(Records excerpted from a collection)
-*-*-

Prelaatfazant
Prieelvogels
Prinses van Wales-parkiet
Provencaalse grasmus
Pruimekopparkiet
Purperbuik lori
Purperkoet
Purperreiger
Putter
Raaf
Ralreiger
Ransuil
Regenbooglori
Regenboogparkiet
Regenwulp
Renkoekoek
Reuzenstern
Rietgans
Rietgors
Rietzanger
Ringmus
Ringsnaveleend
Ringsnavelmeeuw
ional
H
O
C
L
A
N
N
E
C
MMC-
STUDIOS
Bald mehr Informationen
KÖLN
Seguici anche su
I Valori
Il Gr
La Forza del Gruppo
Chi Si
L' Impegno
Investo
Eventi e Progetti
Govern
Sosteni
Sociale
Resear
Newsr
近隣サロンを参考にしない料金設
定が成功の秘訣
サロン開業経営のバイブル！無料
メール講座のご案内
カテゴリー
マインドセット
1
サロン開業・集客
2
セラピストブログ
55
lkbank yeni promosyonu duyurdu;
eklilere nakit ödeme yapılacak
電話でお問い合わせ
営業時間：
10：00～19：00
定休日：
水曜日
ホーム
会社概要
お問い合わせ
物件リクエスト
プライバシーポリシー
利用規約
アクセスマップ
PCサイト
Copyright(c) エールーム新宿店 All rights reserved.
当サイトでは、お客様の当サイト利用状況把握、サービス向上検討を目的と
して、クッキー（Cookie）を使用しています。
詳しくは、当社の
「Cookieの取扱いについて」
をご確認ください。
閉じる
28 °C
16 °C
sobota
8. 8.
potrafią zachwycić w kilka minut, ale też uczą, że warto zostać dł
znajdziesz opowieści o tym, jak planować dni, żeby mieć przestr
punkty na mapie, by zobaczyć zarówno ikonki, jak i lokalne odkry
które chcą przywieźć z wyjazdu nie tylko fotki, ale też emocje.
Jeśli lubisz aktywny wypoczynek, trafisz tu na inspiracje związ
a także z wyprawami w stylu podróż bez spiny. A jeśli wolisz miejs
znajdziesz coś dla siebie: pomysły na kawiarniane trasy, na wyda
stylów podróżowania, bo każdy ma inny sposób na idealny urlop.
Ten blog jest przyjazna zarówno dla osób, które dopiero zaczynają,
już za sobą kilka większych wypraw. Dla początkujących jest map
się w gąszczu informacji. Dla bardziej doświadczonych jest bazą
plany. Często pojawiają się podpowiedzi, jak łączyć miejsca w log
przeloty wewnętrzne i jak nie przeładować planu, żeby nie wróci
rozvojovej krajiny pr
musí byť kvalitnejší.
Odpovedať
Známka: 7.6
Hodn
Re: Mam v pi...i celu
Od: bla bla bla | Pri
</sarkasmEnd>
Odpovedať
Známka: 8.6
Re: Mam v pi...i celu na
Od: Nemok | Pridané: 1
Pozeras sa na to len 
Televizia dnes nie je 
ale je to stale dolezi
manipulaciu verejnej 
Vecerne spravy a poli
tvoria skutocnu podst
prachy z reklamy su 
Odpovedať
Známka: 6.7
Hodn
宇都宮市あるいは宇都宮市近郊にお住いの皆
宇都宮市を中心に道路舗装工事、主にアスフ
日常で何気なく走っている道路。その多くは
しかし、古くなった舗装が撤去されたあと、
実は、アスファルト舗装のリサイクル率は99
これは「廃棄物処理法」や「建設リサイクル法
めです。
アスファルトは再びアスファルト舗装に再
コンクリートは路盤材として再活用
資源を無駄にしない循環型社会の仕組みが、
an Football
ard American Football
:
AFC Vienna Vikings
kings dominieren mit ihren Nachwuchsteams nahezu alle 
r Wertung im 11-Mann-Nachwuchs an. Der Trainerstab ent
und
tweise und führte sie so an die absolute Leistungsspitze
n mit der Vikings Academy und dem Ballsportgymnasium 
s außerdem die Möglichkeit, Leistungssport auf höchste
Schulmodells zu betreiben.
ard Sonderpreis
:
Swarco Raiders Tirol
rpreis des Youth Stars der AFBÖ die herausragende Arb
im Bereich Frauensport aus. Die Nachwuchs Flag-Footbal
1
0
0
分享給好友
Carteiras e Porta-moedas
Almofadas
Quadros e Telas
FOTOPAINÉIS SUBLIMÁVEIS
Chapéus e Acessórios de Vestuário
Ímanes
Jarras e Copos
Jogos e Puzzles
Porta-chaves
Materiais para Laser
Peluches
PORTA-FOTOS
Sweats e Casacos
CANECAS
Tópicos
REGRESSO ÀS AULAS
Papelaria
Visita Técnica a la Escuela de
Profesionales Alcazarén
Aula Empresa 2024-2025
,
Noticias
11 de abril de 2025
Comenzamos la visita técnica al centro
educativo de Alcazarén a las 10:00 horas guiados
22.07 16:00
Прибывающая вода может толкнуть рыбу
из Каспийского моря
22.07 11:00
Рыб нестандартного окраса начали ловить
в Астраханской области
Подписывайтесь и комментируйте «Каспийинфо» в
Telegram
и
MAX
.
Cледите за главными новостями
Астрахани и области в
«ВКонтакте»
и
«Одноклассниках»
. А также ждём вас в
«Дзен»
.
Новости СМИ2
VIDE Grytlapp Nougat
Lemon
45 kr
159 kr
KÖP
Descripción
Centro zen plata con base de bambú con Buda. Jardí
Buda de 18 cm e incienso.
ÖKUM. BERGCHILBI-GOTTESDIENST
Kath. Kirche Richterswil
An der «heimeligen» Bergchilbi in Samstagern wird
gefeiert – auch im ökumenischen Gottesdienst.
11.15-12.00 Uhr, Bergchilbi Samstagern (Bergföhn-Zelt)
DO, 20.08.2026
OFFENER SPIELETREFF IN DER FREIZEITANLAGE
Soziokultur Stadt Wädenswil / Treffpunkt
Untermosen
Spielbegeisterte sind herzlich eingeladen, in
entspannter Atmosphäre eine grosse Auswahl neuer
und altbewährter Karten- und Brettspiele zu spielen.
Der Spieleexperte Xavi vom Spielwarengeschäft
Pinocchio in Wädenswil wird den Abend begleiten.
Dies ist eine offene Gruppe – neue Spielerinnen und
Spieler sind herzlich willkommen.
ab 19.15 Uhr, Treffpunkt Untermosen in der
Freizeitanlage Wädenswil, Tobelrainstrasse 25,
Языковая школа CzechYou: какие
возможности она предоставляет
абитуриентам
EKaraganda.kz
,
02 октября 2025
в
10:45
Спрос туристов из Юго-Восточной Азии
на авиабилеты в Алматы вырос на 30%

-*-*-

PROBLEM
Wherever the string "Alcazarén" appears in the data above, report the whole line.

EXERCISE OUTPUT
Profesionales Alcazarén
educativo de Alcazarén a las 10:00 horas guiados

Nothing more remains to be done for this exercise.